--- ASSIGNMENT ---
Set each line of the records down again exactly, please.

= = = = = = =

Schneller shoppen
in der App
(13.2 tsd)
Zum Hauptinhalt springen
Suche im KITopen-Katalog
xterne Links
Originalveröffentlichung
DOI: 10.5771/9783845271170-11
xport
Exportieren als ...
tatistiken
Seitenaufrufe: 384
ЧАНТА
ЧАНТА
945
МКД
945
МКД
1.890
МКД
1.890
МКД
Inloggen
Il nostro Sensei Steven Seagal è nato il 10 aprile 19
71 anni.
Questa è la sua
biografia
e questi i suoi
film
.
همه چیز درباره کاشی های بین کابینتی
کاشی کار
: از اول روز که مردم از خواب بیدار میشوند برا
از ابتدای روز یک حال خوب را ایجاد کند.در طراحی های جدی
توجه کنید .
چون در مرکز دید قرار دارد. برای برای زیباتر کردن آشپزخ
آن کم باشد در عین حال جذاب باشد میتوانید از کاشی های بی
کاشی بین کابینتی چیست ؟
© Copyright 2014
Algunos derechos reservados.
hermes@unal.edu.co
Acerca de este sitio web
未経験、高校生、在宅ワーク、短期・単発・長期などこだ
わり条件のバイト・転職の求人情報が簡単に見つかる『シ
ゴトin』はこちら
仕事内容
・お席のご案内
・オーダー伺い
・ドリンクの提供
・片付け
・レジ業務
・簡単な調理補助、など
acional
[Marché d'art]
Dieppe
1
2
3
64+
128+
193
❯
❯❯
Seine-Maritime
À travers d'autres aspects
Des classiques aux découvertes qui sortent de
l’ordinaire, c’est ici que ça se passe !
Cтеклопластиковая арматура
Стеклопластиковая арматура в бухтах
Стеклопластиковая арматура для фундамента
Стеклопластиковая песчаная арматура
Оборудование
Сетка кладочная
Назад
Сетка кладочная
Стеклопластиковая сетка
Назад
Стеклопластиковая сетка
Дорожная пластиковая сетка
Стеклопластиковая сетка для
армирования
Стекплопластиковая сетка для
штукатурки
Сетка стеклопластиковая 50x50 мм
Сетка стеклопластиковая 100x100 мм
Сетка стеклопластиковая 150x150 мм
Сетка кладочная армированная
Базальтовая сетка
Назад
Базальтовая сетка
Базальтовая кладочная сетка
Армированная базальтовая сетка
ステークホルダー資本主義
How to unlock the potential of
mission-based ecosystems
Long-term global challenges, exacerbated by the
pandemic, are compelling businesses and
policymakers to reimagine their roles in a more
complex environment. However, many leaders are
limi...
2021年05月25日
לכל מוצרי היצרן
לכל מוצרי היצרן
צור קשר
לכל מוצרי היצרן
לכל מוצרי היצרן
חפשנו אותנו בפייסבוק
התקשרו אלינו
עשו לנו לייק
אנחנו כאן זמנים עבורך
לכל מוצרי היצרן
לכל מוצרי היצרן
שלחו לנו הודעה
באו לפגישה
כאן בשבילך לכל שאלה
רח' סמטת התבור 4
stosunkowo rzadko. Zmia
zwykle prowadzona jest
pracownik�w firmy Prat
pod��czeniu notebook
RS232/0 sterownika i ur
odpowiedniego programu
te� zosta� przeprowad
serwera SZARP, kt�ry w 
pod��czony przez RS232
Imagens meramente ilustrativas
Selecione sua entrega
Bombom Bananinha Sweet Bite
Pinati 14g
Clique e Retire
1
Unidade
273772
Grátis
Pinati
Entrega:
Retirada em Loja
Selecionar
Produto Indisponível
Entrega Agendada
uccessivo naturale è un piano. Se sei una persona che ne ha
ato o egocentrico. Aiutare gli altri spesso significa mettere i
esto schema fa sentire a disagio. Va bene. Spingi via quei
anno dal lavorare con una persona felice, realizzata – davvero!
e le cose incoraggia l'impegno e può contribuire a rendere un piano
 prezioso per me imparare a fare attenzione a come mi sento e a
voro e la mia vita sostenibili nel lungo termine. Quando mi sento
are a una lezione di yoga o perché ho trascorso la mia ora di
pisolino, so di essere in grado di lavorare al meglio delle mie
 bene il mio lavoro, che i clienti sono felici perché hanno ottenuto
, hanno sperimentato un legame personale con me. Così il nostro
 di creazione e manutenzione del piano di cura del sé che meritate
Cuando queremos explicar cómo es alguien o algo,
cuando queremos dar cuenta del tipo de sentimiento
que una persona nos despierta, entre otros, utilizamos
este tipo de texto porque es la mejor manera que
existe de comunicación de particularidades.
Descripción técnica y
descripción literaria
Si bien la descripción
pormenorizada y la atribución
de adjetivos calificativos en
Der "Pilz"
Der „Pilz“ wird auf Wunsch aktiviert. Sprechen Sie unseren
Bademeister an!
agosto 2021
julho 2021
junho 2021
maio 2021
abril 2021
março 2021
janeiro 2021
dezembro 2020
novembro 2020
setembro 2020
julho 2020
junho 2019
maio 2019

= = = = = = =

--- RESPONSE TO THIS EXERCISE ---
Schneller shoppen
in der App
(13.2 tsd)
Zum Hauptinhalt springen
Suche im KITopen-Katalog
xterne Links
Originalveröffentlichung
DOI: 10.5771/9783845271170-11
xport
Exportieren als ...
tatistiken
Seitenaufrufe: 384
ЧАНТА
ЧАНТА
945
МКД
945
МКД
1.890
МКД
1.890
МКД
Inloggen
Il nostro Sensei Steven Seagal è nato il 10 aprile 19
71 anni.
Questa è la sua
biografia
e questi i suoi
film
.
همه چیز درباره کاشی های بین کابینتی
کاشی کار
: از اول روز که مردم از خواب بیدار میشوند برا
از ابتدای روز یک حال خوب را ایجاد کند.در طراحی های جدی
توجه کنید .
چون در مرکز دید قرار دارد. برای برای زیباتر کردن آشپزخ
آن کم باشد در عین حال جذاب باشد میتوانید از کاشی های بی
کاشی بین کابینتی چیست ؟
© Copyright 2014
Algunos derechos reservados.
hermes@unal.edu.co
Acerca de este sitio web
未経験、高校生、在宅ワーク、短期・単発・長期などこだ
わり条件のバイト・転職の求人情報が簡単に見つかる『シ
ゴトin』はこちら
仕事内容
・お席のご案内
・オーダー伺い
・ドリンクの提供
・片付け
・レジ業務
・簡単な調理補助、など
acional
[Marché d'art]
Dieppe
1
2
3
64+
128+
193
❯
❯❯
Seine-Maritime
À travers d'autres aspects
Des classiques aux découvertes qui sortent de
l’ordinaire, c’est ici que ça se passe !
Cтеклопластиковая арматура
Стеклопластиковая арматура в бухтах
Стеклопластиковая арматура для фундамента
Стеклопластиковая песчаная арматура
Оборудование
Сетка кладочная
Назад
Сетка кладочная
Стеклопластиковая сетка
Назад
Стеклопластиковая сетка
Дорожная пластиковая сетка
Стеклопластиковая сетка для
армирования
Стекплопластиковая сетка для
штукатурки
Сетка стеклопластиковая 50x50 мм
Сетка стеклопластиковая 100x100 мм
Сетка стеклопластиковая 150x150 мм
Сетка кладочная армированная
Базальтовая сетка
Назад
Базальтовая сетка
Базальтовая кладочная сетка
Армированная базальтовая сетка
ステークホルダー資本主義
How to unlock the potential of
mission-based ecosystems
Long-term global challenges, exacerbated by the
pandemic, are compelling businesses and
policymakers to reimagine their roles in a more
complex environment. However, many leaders are
limi...
2021年05月25日
לכל מוצרי היצרן
לכל מוצרי היצרן
צור קשר
לכל מוצרי היצרן
לכל מוצרי היצרן
חפשנו אותנו בפייסבוק
התקשרו אלינו
עשו לנו לייק
אנחנו כאן זמנים עבורך
לכל מוצרי היצרן
לכל מוצרי היצרן
שלחו לנו הודעה
באו לפגישה
כאן בשבילך לכל שאלה
רח' סמטת התבור 4
stosunkowo rzadko. Zmia
zwykle prowadzona jest
pracownik�w firmy Prat
pod��czeniu notebook
RS232/0 sterownika i ur
odpowiedniego programu
te� zosta� przeprowad
serwera SZARP, kt�ry w 
pod��czony przez RS232
Imagens meramente ilustrativas
Selecione sua entrega
Bombom Bananinha Sweet Bite
Pinati 14g
Clique e Retire
1
Unidade
273772
Grátis
Pinati
Entrega:
Retirada em Loja
Selecionar
Produto Indisponível
Entrega Agendada
uccessivo naturale è un piano. Se sei una persona che ne ha
ato o egocentrico. Aiutare gli altri spesso significa mettere i
esto schema fa sentire a disagio. Va bene. Spingi via quei
anno dal lavorare con una persona felice, realizzata – davvero!
e le cose incoraggia l'impegno e può contribuire a rendere un piano
 prezioso per me imparare a fare attenzione a come mi sento e a
voro e la mia vita sostenibili nel lungo termine. Quando mi sento
are a una lezione di yoga o perché ho trascorso la mia ora di
pisolino, so di essere in grado di lavorare al meglio delle mie
 bene il mio lavoro, che i clienti sono felici perché hanno ottenuto
, hanno sperimentato un legame personale con me. Così il nostro
 di creazione e manutenzione del piano di cura del sé che meritate
Cuando queremos explicar cómo es alguien o algo,
cuando queremos dar cuenta del tipo de sentimiento
que una persona nos despierta, entre otros, utilizamos
este tipo de texto porque es la mejor manera que
existe de comunicación de particularidades.
Descripción técnica y
descripción literaria
Si bien la descripción
pormenorizada y la atribución
de adjetivos calificativos en
Der "Pilz"
Der „Pilz“ wird auf Wunsch aktiviert. Sprechen Sie unseren
Bademeister an!
agosto 2021
julho 2021
junho 2021
maio 2021
abril 2021
março 2021
janeiro 2021
dezembro 2020
novembro 2020
setembro 2020
julho 2020
junho 2019
maio 2019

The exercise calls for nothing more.